Without skipping anything, write out each record below exactly.

Collected data:
>>
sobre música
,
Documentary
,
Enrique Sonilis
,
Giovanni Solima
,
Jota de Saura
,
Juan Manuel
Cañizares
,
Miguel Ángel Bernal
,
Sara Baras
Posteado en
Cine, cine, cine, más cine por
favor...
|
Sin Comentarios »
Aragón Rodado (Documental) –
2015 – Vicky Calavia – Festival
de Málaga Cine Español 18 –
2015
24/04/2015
<<
*Answer to this exercise:*
sobre música
,
Documentary
,
Enrique Sonilis
,
Giovanni Solima
,
Jota de Saura
,
Juan Manuel
Cañizares
,
Miguel Ángel Bernal
,
Sara Baras
Posteado en
Cine, cine, cine, más cine por
favor...
|
Sin Comentarios »
Aragón Rodado (Documental) –
2015 – Vicky Calavia – Festival
de Málaga Cine Español 18 –
2015
24/04/2015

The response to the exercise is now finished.